Van Gaal is running out of ideas
First things first, there are no mitigating circumstances when you have spent over a quarter of a billion pounds in 18 months. United may have had a patched up defence on Saturday, but they had a front four of Mata, Depay, Martial and Fellaini, who cost around £140 million between them. United lost on Saturday because they didn’t take their chances and then failed to respond to a Bournemouth side who simply cared about winning the football match more. In truth, playing against the bookies favourites to get relegated this season, United were given a lesson in every aspect of the game. The Bournemouth fans, all 28,000 of them, made more noise than the 75,000 of Old Trafford do on most weeks. The defence was more committed to the cause, the midfield more creative, the wingers faster and more penetrative and upfront Josh King, a player United let go, gave the most expensive teenager in World Football an education in how to play as a lone striker. United never looked like getting back into the game once the Cherries took the lead, and the game came to an end with the defenders pumping long balls seventy yards forward to Fellaini… who had been substituted with 15 minutes left. Van Gaal has ran out of ideas. He cannot get his team to attack as a unit and he cannot coax individual brilliance out of obviously talented players. Each of his forwards look like they have the weight of the world on their shoulders and he has to take responsibility for the profligacy of their finishing and their lethargic approach to attacking. On the other side of the pitch stood Harry Arter, a man who had just lost his new born baby daughter. His performance was better than any single United player this season and no player deserved the victory more. As he walked emotionally off to be hugged by his manager, it was clear how much of a superb job Eddie Howe has done at getting his players to play for him… and to care about the future of this football club. Right now, that could not be further from the truth at United. A once great club getting drained at the teat by the Glazers, the leech like presence of Ed Woodward and managed by an arrogant bastard coasting on past glories. Manchester United are broken, and to be frank, most people couldn’t be happier about it.

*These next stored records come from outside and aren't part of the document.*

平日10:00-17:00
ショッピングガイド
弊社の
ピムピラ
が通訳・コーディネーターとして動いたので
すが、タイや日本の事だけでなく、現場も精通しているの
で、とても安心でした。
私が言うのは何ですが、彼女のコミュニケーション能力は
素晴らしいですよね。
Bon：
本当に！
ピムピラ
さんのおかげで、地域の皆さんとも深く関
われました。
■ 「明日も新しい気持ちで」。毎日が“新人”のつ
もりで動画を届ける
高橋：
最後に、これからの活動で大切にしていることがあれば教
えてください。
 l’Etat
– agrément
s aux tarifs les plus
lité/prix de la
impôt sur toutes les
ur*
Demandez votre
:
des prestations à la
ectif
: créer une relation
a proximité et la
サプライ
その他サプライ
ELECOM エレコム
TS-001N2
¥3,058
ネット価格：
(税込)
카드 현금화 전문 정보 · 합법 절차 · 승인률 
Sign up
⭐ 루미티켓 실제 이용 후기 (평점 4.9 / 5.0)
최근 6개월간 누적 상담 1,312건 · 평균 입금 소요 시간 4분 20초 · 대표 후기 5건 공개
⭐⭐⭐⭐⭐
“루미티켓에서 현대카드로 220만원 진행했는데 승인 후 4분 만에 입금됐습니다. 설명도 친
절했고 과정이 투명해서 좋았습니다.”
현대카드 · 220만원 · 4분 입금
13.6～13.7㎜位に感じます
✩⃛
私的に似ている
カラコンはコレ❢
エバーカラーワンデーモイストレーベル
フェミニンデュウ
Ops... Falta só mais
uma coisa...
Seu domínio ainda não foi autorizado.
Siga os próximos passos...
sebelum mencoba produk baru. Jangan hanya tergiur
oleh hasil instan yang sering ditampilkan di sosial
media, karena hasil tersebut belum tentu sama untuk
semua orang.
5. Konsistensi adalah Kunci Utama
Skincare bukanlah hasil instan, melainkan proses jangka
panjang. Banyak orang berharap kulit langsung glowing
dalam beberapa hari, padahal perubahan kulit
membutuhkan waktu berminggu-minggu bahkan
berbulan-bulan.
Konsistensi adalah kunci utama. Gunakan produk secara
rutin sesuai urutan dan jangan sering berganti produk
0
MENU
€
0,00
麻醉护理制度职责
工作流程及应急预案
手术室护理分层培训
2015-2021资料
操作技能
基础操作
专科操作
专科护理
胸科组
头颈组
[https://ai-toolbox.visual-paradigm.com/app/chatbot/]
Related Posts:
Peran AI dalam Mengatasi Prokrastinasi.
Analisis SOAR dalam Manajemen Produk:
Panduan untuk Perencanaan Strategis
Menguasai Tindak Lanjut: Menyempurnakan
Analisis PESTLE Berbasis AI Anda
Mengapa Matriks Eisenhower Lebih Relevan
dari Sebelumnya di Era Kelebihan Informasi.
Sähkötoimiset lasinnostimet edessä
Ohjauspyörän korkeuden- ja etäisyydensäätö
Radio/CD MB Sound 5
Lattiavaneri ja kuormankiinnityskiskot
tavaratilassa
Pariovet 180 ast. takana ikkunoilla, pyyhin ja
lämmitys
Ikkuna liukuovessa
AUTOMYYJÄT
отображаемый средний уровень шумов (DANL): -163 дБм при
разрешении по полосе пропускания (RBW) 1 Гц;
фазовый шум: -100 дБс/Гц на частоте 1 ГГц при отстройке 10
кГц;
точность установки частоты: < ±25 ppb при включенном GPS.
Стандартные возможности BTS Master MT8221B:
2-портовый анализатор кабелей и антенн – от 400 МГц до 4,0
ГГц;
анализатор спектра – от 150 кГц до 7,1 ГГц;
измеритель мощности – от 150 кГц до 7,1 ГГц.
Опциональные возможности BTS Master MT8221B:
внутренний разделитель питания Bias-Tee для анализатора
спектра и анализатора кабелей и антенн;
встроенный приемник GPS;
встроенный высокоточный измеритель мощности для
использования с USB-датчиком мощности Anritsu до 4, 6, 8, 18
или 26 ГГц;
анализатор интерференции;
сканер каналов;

Aston Villa surely can’t get out of this
A full 8 points clear from safety, only York City can lay claim to be in worse form in the entire football league than Aston Villa. They have scored the least amount of goals and conceded the most to boot. They have not kept the same eleven in any game and Remi Garde has inherited an absolute train wreck of a side that he has no idea how to pull clear of the debris. Villa have flirted with relegation for a couple of years, indebted largely to the goals of Christian Benteke to pull them clear when it’s mattered. This season Benteke is gone, and Rudy Gestede is in. Surely… surely… this time they can’t survive. When Alan Hutton is your current player of the season… you don’t deserve to be in the top flight. 

The Toon – taking the piss out of bookmakers since the start of the Premier League
What a fascinatingly curious side Newcastle are. Is there any team in the land capable of looking like they’ve never played together one week, and putting together such a seamless, impressive performance the next? Two weeks ago, going one nil down to Spurs would have been the signal for the flood gates to open. Yet Newcastle, buoyed by last week’s hard fought win against Liverpool, inexplicably rallied with match winning substitutions and came back to win the match. How Newcastle fans must crave a season of actual consistency. A season where they never know from one week to the next if they are to get slaughtered or return a famous victory. After being dead and buried in November, Newcastle are now above Chelsea in the league. Not a hugely impressive achievement this season granted, but still amusing to say nonetheless…

Team of the Weak
Mignolet – statistically the most error prone keeper in the league, one can only assume Klopp is contractually obliged to continue to praise him
Clyne – has yet to show his Southampton form for his new club. Solid and dependable but was poor on Sunday and is much less of an attacking threat than Moreno
Bacuna – looks overweight and immobile, was given a lesson by Arsenal
Blind – was pulled all over the place by King. Not a centre back
Mangala – the most overpriced defender in world football. And that includes David Luiz…
Veretout – simply terrible, didn’t deserve to be on the same pitch as the opposition
Mata – touched the ball seven times in the second half, did nothing with it
Rodwell – Who? Exactly
Mane – A poor man’s Bolasie. An absolutely flat broke man’s Mahrez
Kane – Not his day, restricted to shooting from deep and didn’t get involved in the game
Martial – Two good chances, missed them both and looks like he has no idea what to do for the team

What you may have missed                        
Everton absolutely battering Norwich for 45 minutes and then only coming away with a draw… you know, because it’s a game of two halves son; Swansea looking like a completely different team following the sacking of their manager; Watford winning again; Ighalo scoring again; West Brom scoring two goals in a football match; Liverpool scoring two goals in a home football match and Arsenal drawing Barcelona in the Champions League yet again, right after we’ve all praised them for doing so well to finish second in their group…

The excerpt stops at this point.